As you walk to the front of the room and prepare to speak, everyone’s watching you. And they’re judging you.
Win them over. Make them think you’re a captivating speaker—before you say a word. The way you carry yourself can largely determine whether people decide to listen or tune out. Follow these pointers:
Enter with intent. Stride to the podium with confidence. Walk with intent—don’t shuffle, meander or stop and start as you approach center stage.
Keep your hands free. If you’re carrying a thick binder, people will think, “Uh oh, this looks like a long speech to sit through.” If you must refer to notes, have them set on the lectern beforehand.
Take command. Once you arrive at your spot on the stage, plant both feet and balance your weight so that you stand up straight. Don’t slouch or hunch over the lectern.
Visually scan the audience. Look at a few people in each quadrant of the room. Smile or at least radiate warmth through your friendly facial expression.
Look down, then up.
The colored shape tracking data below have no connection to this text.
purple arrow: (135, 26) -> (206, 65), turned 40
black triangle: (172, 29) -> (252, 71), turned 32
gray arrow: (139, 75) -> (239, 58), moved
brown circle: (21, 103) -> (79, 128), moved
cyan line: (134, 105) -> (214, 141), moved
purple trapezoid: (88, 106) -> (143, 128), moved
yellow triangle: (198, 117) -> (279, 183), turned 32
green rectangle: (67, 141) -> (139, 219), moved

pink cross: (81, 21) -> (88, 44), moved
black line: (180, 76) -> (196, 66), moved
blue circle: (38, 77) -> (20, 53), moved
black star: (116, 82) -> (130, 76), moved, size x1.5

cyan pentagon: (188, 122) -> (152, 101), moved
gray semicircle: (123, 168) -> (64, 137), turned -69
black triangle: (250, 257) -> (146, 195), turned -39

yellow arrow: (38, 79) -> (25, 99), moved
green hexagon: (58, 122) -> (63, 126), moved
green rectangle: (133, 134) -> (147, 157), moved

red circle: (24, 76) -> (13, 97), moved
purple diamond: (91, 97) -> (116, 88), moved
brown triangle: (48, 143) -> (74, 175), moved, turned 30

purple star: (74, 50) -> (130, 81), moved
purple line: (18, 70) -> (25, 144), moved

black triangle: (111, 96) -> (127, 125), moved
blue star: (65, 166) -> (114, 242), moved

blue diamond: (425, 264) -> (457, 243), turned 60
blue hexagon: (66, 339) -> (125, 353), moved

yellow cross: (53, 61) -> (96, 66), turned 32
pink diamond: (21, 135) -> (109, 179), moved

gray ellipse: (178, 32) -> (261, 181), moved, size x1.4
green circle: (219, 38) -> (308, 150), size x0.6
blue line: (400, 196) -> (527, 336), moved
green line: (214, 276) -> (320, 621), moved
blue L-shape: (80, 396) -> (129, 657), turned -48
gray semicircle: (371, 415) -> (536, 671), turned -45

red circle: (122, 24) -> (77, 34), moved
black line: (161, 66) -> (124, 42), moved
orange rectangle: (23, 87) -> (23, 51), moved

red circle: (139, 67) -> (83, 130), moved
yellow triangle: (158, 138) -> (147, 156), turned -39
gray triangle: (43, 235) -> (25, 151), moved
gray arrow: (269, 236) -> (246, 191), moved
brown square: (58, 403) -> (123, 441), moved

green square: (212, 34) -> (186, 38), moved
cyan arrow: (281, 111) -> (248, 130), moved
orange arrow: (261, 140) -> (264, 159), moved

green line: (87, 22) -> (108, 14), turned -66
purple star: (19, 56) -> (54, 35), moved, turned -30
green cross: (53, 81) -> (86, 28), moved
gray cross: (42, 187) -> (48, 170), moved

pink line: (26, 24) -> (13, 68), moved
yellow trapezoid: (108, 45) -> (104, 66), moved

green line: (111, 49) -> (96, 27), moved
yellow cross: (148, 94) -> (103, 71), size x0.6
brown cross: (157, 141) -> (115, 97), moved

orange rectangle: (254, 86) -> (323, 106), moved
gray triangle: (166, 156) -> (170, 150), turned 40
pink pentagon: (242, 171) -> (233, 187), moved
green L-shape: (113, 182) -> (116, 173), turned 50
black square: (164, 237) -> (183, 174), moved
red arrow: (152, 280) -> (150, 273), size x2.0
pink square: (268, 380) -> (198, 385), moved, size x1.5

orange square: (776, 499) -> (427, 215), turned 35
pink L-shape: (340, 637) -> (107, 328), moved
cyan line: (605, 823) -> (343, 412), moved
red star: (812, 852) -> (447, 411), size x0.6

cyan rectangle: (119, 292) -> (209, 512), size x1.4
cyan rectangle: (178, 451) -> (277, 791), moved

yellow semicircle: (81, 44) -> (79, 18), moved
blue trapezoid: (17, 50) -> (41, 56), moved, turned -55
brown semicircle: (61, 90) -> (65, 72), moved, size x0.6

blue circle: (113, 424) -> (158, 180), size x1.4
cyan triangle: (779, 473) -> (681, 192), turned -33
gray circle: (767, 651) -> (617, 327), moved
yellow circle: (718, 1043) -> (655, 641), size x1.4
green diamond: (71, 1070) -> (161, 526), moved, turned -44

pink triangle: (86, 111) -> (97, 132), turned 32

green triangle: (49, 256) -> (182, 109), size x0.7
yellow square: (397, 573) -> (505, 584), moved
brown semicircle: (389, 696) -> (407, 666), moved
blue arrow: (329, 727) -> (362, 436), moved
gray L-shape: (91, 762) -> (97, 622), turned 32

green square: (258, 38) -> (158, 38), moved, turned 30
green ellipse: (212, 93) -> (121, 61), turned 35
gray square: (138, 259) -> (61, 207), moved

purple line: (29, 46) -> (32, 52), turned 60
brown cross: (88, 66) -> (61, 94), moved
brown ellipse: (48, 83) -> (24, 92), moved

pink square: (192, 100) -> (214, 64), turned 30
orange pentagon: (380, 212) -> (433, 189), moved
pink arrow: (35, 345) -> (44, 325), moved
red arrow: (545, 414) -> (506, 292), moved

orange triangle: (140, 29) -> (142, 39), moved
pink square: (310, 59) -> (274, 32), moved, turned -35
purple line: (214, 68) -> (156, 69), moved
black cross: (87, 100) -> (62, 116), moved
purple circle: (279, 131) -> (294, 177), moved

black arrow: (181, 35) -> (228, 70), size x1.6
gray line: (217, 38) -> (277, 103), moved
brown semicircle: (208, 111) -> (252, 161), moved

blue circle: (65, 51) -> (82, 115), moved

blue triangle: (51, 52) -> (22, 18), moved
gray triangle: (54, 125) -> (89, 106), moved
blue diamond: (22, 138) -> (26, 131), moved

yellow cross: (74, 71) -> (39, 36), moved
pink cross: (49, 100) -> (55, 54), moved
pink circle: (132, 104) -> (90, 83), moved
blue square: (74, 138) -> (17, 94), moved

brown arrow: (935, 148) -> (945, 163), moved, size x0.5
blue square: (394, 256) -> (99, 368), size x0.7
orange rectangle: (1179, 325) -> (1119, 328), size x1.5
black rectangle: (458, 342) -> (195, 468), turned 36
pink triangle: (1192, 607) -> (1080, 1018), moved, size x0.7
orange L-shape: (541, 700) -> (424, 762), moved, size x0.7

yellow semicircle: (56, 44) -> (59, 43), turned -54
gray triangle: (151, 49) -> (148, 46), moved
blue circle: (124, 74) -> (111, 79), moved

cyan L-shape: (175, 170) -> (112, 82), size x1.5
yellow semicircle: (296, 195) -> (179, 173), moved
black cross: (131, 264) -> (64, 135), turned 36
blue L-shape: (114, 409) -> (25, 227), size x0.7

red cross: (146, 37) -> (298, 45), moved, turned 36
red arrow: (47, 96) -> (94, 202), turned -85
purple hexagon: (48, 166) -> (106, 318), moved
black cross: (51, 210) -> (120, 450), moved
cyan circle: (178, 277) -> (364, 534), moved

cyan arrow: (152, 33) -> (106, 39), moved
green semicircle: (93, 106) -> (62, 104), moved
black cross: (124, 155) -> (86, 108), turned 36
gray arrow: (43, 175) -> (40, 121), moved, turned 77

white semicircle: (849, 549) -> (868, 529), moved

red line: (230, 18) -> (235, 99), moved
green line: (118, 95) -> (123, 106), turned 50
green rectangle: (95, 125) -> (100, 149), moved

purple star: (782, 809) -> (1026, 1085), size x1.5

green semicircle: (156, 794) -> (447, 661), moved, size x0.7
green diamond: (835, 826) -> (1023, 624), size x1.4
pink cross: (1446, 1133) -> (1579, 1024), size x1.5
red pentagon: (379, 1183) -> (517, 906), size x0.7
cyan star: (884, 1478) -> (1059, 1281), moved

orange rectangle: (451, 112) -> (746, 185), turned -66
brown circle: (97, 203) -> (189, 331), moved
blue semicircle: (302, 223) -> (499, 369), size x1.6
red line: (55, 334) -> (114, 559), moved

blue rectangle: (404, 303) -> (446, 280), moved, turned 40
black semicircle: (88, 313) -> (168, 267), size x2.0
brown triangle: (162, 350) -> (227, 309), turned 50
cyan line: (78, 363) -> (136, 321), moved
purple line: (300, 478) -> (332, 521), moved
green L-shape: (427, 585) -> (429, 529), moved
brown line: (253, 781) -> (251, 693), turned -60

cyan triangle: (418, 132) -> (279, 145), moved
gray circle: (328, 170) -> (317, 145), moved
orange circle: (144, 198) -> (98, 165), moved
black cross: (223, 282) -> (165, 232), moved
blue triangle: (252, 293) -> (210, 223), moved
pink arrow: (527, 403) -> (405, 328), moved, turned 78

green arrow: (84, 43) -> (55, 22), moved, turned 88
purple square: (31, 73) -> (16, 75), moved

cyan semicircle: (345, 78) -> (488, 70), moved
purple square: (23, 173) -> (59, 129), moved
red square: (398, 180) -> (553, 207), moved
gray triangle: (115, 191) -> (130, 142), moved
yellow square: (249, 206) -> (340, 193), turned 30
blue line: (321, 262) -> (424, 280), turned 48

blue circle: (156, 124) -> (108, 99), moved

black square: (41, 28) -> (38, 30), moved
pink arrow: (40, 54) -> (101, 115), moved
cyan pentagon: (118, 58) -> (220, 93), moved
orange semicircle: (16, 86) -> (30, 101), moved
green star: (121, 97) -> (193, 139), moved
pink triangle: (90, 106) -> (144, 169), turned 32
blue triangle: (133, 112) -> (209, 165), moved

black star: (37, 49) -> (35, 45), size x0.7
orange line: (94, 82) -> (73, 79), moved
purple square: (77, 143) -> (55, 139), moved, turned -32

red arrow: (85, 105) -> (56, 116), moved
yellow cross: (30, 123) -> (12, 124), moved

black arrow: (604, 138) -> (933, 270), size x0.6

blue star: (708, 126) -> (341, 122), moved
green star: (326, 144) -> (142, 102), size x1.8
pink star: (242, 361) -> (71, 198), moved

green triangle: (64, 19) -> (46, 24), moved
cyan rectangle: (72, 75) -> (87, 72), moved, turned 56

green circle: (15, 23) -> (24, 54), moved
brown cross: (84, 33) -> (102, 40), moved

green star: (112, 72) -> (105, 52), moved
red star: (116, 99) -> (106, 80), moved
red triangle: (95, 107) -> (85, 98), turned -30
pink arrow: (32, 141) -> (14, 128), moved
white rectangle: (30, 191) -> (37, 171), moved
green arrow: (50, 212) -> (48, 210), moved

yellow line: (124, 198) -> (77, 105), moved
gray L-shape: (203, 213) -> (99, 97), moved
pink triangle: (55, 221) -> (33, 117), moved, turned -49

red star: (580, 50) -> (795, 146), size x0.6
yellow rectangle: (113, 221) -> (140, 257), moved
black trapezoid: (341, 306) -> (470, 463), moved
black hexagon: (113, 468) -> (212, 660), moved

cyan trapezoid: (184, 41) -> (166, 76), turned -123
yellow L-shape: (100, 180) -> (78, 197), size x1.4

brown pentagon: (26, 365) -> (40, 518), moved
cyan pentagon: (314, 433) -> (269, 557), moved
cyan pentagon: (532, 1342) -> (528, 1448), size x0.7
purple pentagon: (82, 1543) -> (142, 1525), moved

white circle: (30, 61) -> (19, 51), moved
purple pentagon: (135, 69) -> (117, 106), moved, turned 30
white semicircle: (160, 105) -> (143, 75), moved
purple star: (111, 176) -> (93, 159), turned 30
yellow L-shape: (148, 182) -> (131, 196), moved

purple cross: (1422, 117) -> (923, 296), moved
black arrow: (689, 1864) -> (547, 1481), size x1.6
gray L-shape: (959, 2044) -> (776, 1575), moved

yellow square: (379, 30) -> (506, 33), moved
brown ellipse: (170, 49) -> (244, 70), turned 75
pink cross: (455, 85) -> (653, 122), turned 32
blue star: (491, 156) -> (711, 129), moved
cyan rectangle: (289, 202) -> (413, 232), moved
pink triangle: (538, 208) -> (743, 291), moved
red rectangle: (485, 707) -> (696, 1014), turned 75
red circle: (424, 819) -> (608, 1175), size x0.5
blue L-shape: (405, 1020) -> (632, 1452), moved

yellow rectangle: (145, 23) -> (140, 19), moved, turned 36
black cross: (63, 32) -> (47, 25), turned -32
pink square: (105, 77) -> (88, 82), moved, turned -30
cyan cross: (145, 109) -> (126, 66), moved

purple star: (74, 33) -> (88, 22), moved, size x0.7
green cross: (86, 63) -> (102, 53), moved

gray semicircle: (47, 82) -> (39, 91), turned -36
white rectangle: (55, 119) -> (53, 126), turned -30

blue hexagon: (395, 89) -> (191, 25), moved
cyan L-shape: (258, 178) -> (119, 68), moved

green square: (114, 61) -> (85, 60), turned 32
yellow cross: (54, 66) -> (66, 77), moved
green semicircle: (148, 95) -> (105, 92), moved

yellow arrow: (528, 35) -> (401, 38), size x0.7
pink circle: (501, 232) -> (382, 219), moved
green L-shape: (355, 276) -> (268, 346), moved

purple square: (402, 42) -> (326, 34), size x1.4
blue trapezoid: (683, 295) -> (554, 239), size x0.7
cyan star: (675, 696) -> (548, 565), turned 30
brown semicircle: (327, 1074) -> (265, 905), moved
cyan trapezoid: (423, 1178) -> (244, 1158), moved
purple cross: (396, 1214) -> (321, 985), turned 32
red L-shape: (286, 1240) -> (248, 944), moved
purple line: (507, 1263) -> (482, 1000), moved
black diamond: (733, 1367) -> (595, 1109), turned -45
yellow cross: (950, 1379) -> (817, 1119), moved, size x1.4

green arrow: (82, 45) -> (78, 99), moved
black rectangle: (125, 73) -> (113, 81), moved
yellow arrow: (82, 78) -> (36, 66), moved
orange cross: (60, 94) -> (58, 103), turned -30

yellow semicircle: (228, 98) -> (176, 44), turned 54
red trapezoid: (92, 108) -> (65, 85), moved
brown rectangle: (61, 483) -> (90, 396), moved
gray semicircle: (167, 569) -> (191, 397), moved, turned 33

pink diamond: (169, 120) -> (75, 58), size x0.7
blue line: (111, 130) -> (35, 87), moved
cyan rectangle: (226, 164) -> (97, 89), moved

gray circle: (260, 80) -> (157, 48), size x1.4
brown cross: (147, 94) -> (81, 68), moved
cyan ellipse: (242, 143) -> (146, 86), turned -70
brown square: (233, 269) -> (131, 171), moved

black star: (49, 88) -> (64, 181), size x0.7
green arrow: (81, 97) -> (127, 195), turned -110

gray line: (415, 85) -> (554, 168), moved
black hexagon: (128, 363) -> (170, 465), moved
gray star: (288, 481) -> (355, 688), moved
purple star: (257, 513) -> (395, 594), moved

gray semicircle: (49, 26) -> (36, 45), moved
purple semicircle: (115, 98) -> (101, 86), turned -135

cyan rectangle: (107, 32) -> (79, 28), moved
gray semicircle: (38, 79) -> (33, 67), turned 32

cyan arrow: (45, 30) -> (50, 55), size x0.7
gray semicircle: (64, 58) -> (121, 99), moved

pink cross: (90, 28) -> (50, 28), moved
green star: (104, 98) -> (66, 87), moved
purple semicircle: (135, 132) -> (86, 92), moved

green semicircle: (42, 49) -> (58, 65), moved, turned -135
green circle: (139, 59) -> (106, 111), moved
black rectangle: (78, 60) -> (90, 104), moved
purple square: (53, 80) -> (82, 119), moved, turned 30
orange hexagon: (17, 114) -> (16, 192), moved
After you’ve silently greeted the crowd, look down for a few seconds to compose yourself. Double-check your notes. Take a few sips of water. Listen to confirm everyone’s quiet and ready to pay attention.
If you hear whispers among the audience, look at the chatterers. Maintain a pleasant demeanor but lock your eyes on them. They will get the hint and be quiet.
Begin by looking at the back row. Address your first few sentences to the folks farthest from you. This forces you to turn up the volume so your voice fills the room.